I met Vani last month as a volunteer myself with Global Volunteers (www.globalvolunteers.org), the 31-year-old volunteer vacation organization that supports SEAM, along with other institutions in Chennai, and around the world. Vani is just one of the thousands of children that Global Volunteers has worked with over the years;  GV’s mission is “to create, nurture and sustain the wellbeing of the world's children so they can realize the full promise of their human potential”.  And they do this in a impressively sensitive way, only going where their help is requested. Volunteers are considered “servant learners” and take part in long-term initiatives that the “host partners” in-country have deemed valuable.
 

                                                           (The author's daughter with some of the sixth graders they taught in Chennai)

In India, that means teaching English, the official language in a country with many mother tongues (the language varies from state to state; in Chennai most speak Tamil). During the day, my 16-year-old daughter and I taught at sixth, seventh, eighth and ninth graders at a local school while my husband and twelve-year-old daughter worked at a pre-school teaching more basic English skills. In the evenings, we all tutored kids one-on-one at SEAM.

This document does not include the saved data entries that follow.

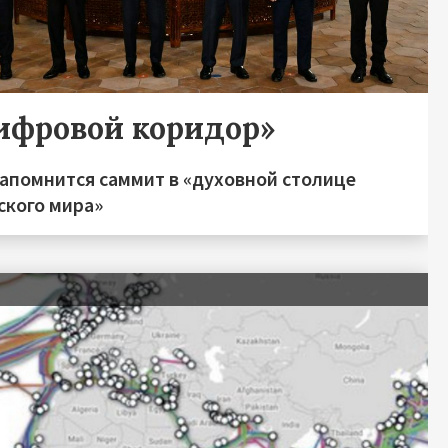
ифровой коридор»
запомнится саммит в «духовной столице
ского мира»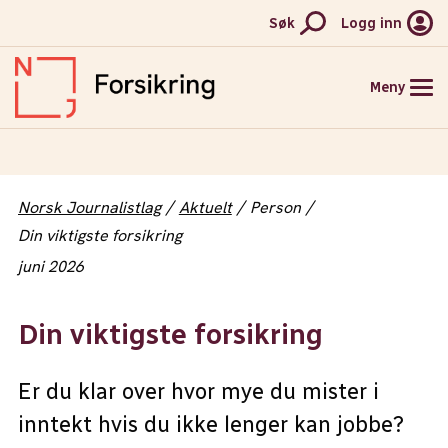
Søk
Logg inn
Meny
HJEM
Norsk Journalistlag
Aktuelt
Person
FORSIKRINGER
Din viktigste forsikring
juni 2026
PRISER
AKTUELT
Din viktigste forsikring
KONTAKT
Er du klar over hvor mye du mister i
MELD SKADE
inntekt hvis du ikke lenger kan jobbe?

We soon came to understand that we were doing crucial work. Knowing English can make the difference between finding a well-paying job and having to make do as an unskilled day laborer in India.  The problem is, English education is minimal in most public schools; and is often poorly taught even in the less-expensive private schools that claim to teach all of their courses in English.  Just practicing conversation with a native English-speaker improves skills—or so our onsite Global Volunteers staffer Stephen Raja told us. We were the 154th Global Volunteers team to come to Chennai since 2001, and the organization’s records show that the work done by volunteers, most of whom are not trained teachers, has resulted in higher English test scores for GV’s kids than for their peers. (And as a quick side note: Global Volunteers gives its participants a thick manual on how to construct lesson plans and use exercises and games to facilitate English comprehension and conversation).

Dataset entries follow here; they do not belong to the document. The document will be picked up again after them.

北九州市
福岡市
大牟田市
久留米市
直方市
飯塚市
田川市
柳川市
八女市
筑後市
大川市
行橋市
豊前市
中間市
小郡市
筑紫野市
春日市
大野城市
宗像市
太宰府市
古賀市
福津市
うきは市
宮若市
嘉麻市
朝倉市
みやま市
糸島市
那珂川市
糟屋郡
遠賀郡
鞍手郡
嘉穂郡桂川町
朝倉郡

But back to Vani who is, today, a bright-eyed seven-year-old with a ready giggle. If I hadn’t been told her story, I never would have guessed at the tragedy in her background. When my family and I arrived as volunteers at SEAM, she eagerly ran up to take my 12-year-old daughter’s hand and show her the facility. Later in the evening, and in subsequent evenings, she sat with my both my daughters to practice her English, slowly reading through a picture dictionary and grinning with delight every time she was praised for her correct pronunciation. Both she and my daughters blossomed in their respective roles as teacher and model student; by the end of our stay, Vani had added more than a dozen words to her vocabulary, and my daughters had learned a lesson about the critical importance of education.

We’re back from India now, but Vani and her peers still fill our dinner conversations. We’re hoping to do another family volunteer vacation soon. And though it’s clichéd to say, I have no doubt that we received far more than we gave from the children we met on what was a mind- and heart-expanding sojourn abroad.

If You Decide to Volunteer with Global Volunteers

Since the volunteers work with children, all are expected to provide two-to-three character references before being accepted into the program. Prices vary by destination, with the Chennai project costing $1800 per person for two weeks, which covers room, board, transportation within Chennai and training for the participants. The fee also helps supply daily fresh fruit and vegetables year round for the children at SEAM and covers many other costs in India for the children involved in the programs Global Volunteers supports.